- _Problem details_
Look for the word "tokius" in the material below. Copy each line that has it.

- _Records for the exercise_
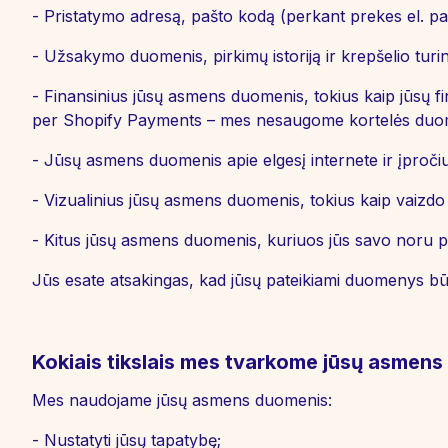
- Pristatymo adresą, pašto kodą (perkant prekes el. pa
- Užsakymo duomenis, pirkimų istoriją ir krepšelio turin
- Finansinius jūsų asmens duomenis, tokius kaip jūsų 
per Shopify Payments – mes nesaugome kortelės duo
- Jūsų asmens duomenis apie elgesį internete ir įpročiu
- Vizualinius jūsų asmens duomenis, tokius kaip vaizdo 
- Kitus jūsų asmens duomenis, kuriuos jūs savo noru pa
Jūs esate atsakingas, kad jūsų pateikiami duomenys būtų 
Kokiais tikslais mes tvarkome jūsų asmen
Mes naudojame jūsų asmens duomenis:
- Nustatyti jūsų tapatybę;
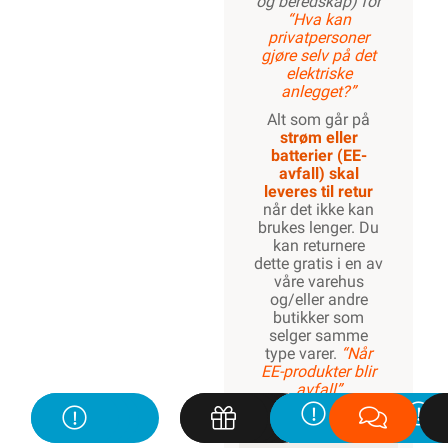
og beredskap) for
“Hva kan
privatpersoner
gjøre selv på det
elektriske
anlegget?”
Alt som går på
strøm eller
batterier (EE-
avfall) skal
leveres til retur
når det ikke kan
brukes lenger. Du
kan returnere
dette gratis i en av
våre varehus
og/eller andre
butikker som
selger samme
type varer.
“Når
EE-produkter blir
avfall”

- _Answer below_
- Finansinius jūsų asmens duomenis, tokius kaip jūsų 
- Vizualinius jūsų asmens duomenis, tokius kaip vaizdo 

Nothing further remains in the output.